Ero al Cairo in aprile, quando è
uscito in alcune sale della città il film di Ibrahim El Batout, El sheita elli fat (Winter of discontent),
presentato a Venezia l’anno scorso. Sono andato a vederlo con gruppo di amici
che lavorano nel mondo dell’arte e che viaggiano molto spesso nei paesi
occidentali. Il film non è piaciuto a nessuno.

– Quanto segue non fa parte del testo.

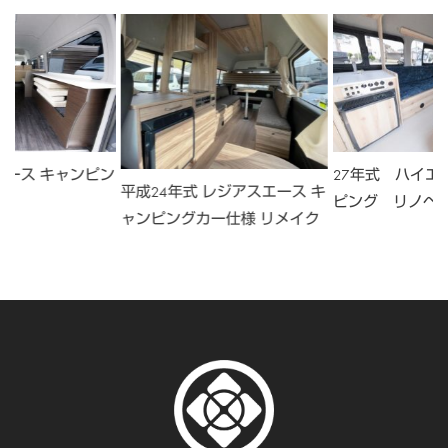
エース キャンピン
27年式 ハイエ
平成24年式 レジアスエース キ
ピング リノベ
ャンピングカー仕様 リメイク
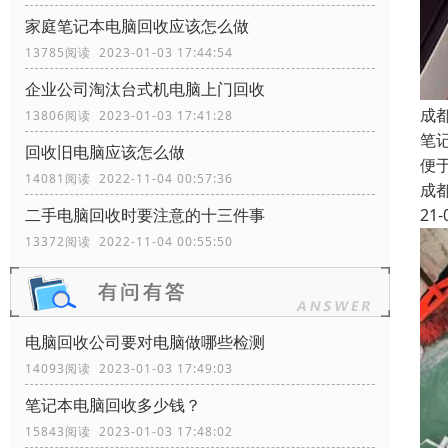
家庭笔记本电脑回收应该怎么做
13785阅读 2023-01-03 17:44:54
企业公司淘汰台式机电脑上门回收
成
13806阅读 2023-01-03 17:41:28
笔
回收旧电脑应该怎么做
便
14081阅读 2022-11-04 00:57:36
成
21-
二手电脑回收时要注意的十三件事
13372阅读 2022-11-04 00:55:50
电脑回收公司要对电脑做哪些检测
14093阅读 2023-01-03 17:49:03
笔记本电脑回收多少钱？
15843阅读 2023-01-03 17:48:02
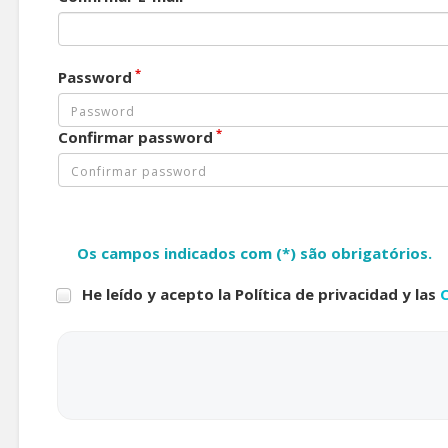
*
Password
*
Confirmar password
Os campos indicados com (*) são obrigatórios.
He leído y acepto la Política de privacidad y las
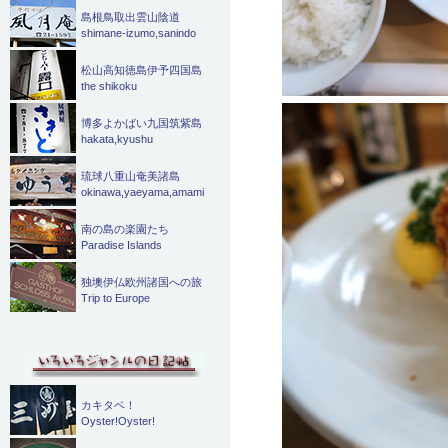
島根鳥取出雲山陰道
shimane-izumo,sanindo
松山高知徳島伊予四国島
the shikoku
博多よかばい九国筑紫島
hakata,kyushu
琉球八重山奄美諸島
okinawa,yaeyama,amami
南の島の楽園たち
Paradise Islands
独墺伊仏欧州諸国への旅
Trip to Europe
カキタベ！
Oyster!Oyster!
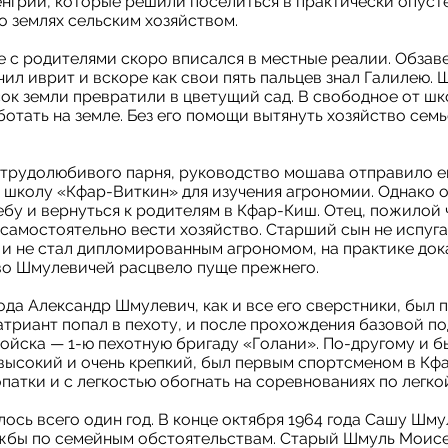
енгрии, которые решили поселиться в практически опус
го землях сельским хозяйством.
 с родителями скоро вписался в местные реалии. Обзав
чил иврит и вскоре как свои пять пальцев знал Галилею.
ок земли превратили в цветущий сад. В свободное от шк
отать на земле. Без его помощи вытянуть хозяйство сем
 трудолюбивого парня, руководство мошава отправило е
 школу «Кфар-Виткин» для изучения агрономии. Однако 
бу и вернуться к родителям в Кфар-Киш. Отец, пожилой
 самостоятельно вести хозяйство. Старший сын не испуга
к и не стал дипломированным агрономом, на практике док
во Шмулевичей расцвело пуще прежнего.
года Александр Шмулевич, как и все его сверстники, был
триант попал в пехоту, и после прохождения базовой по
ойска — 1-ю пехотную бригаду «Голани». По-другому и бы
высокий и очень крепкий, был первым спортсменом в Кф
патки и с легкостью обогнать на соревнованиях по легко
лось всего один год. В конце октября 1964 года Сашу Шм
жбы по семейным обстоятельствам. Старый Шмуль Моисе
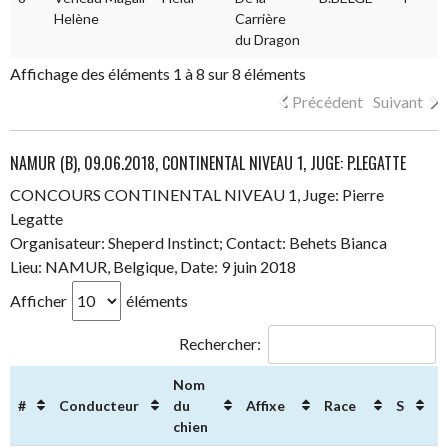
Helène
Carrière
du Dragon
Affichage des éléments 1 à 8 sur 8 éléments
Précédent
Suivant
NAMUR (B), 09.06.2018, CONTINENTAL NIVEAU 1, JUGE: P.LEGATTE
CONCOURS CONTINENTAL NIVEAU 1, Juge: Pierre
Legatte
Organisateur: Sheperd Instinct; Contact: Behets Bianca
Lieu: NAMUR, Belgique, Date: 9 juin 2018
Afficher
éléments
Rechercher:
Nom
#
Conducteur
du
Affixe
Race
S
R
chien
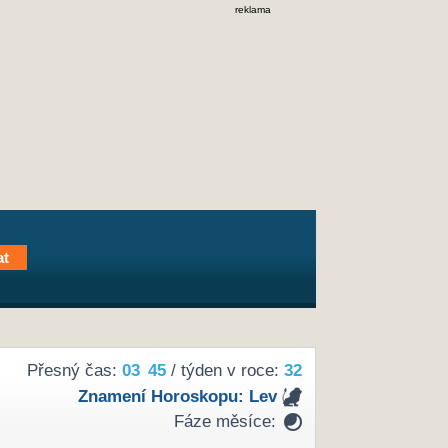
reklama
Přesný čas:
03
45
/ týden v roce:
32
Znamení Horoskopu:
Lev
Fáze měsíce:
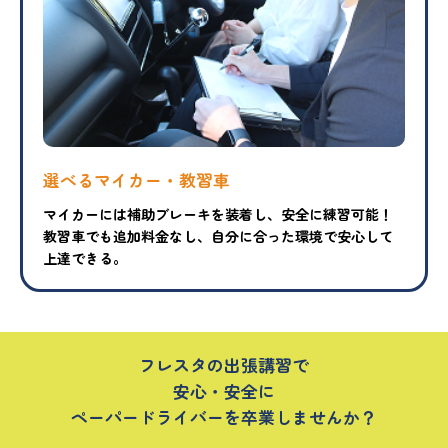
選べるマイカー・教習車
マイカーには補助ブレーキを装着し、安全に練習可能！
教習車でも追加料金なし、自分に合った環境で安心して
上達できる。
フレスタの出張講習で
安心・安全に
ペーパードライバーを卒業しませんか？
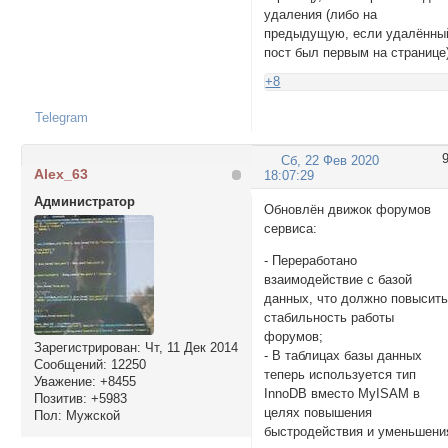
удаления (либо на
предыдущую, если удалённы
пост был первым на странице)
+8
Telegram
Сб, 22 Фев 2020
Alex_63
18:07:29
Администратор
Обновлён движок форумов
сервиса:
- Переработано
взаимодействие с базой
данных, что должно повысит
стабильность работы
форумов;
Зарегистрирован
: Чт, 11 Дек 2014
- В таблицах базы данных
Сообщений:
12250
теперь используется тип
Уважение:
+8455
InnoDB вместо MyISAM в
Позитив:
+5983
целях повышения
Пол:
Мужской
быстродействия и уменьшени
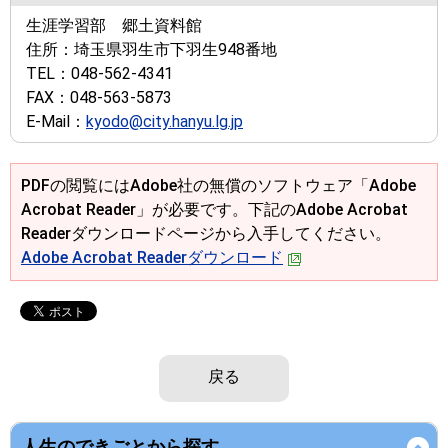
生涯学習部 郷土資料館
住所：
埼玉県羽生市下羽生948番地
TEL：
048-562-4341
FAX：
048-563-5873
E-Mail：
kyodo@city.hanyu.lg.jp
PDFの閲覧にはAdobe社の無償のソフトウェア「Adobe
Acrobat Reader」が必要です。下記のAdobe Acrobat
Readerダウンロードページから入手してください。
Adobe Acrobat Readerダウンロード
戻る
人生のできごとから探す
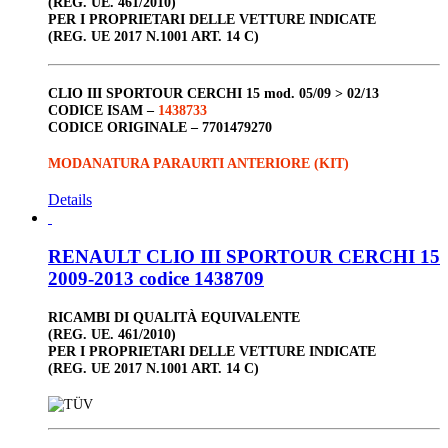
(REG. UE. 461/2010)
PER I PROPRIETARI DELLE VETTURE INDICATE
(REG. UE 2017 N.1001 ART. 14 C)
CLIO III
SPORTOUR
CERCHI 15
mod. 05/09 > 02/13
CODICE ISAM –
1438733
CODICE ORIGINALE –
7701479270
MODANATURA PARAURTI ANTERIORE (KIT)
Details
RENAULT CLIO III SPORTOUR CERCHI 15
2009-2013 codice 1438709
RICAMBI DI QUALITÀ EQUIVALENTE
(REG. UE. 461/2010)
PER I PROPRIETARI DELLE VETTURE INDICATE
(REG. UE 2017 N.1001 ART. 14 C)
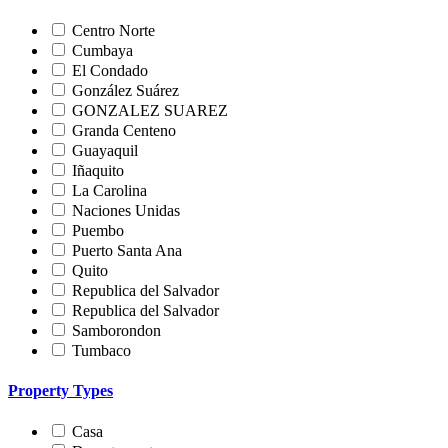
Centro Norte
Cumbaya
El Condado
González Suárez
GONZALEZ SUAREZ
Granda Centeno
Guayaquil
Iñaquito
La Carolina
Naciones Unidas
Puembo
Puerto Santa Ana
Quito
Republica del Salvador
Republica del Salvador
Samborondon
Tumbaco
Property Types
Casa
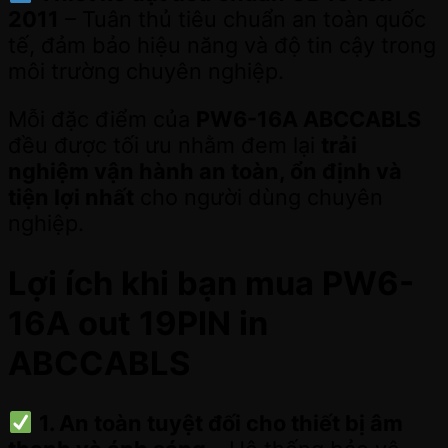
2011
– Tuân thủ tiêu chuẩn an toàn quốc
tế, đảm bảo hiệu năng và độ tin cậy trong
môi trường chuyên nghiệp.
Mỗi đặc điểm của
PW6-16A ABCCABLS
đều được tối ưu nhằm đem lại
trải
nghiệm vận hành an toàn, ổn định và
tiện lợi nhất
cho người dùng chuyên
nghiệp.
Lợi ích khi bạn mua PW6-
16A out 19PIN in
ABCCABLS
1. An toàn tuyệt đối cho thiết bị âm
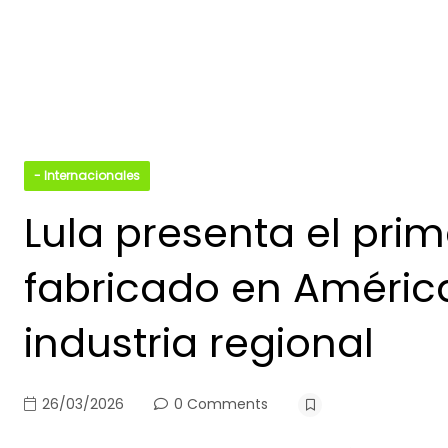
- Internacionales
Lula presenta el pri
fabricado en América 
industria regional
26/03/2026
0 Comments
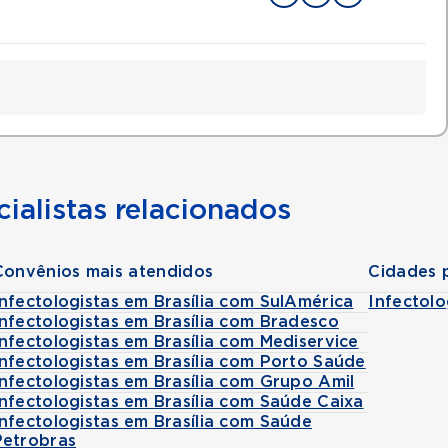
ialistas relacionados
Convênios mais atendidos
Cidades 
Infectologistas em Brasília com SulAmérica
Infectolo
Infectologistas em Brasília com Bradesco
Infectologistas em Brasília com Mediservice
Infectologistas em Brasília com Porto Saúde
Infectologistas em Brasília com Grupo Amil
Infectologistas em Brasília com Saúde Caixa
Infectologistas em Brasília com Saúde
Petrobras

Tutti lo trovavano ipocrita
perché presentava la rivoluzione come l’inizio di un tempo nuovo in cui
finalmente il popolo egiziano potrà prendere in mano il suo destino nella
libertà.
I miei amici avevano tutti
partecipato alle rivolte dell’inverno 2011 come attivisti, giornalisti o come
media-artisti, ma nessuno di loro sembrava attendersi un mutamento positivo né
(certamente) dal governo islamo-liberista della Fratellanza islamica, né da
alcun altro rivolgimento possibile nel prossimo futuro.
Ciò mi ha fatto riflettere su questa
generazione che si ribella con forza e radicalità senza nutrire alcuna
speranza, senza attendersi alcun miglioramento. Come se la rivolta fosse, in
sé, la sospensione temporanea di una condizione intollerabile – e il momento di
riconoscimento di tutti coloro (e il numero cresce) che non vogliono più
condividere nulla, credere in nulla, né partecipare a nulla. Solo vivere,
inventando un altro mondo, non importa quanto impossibile.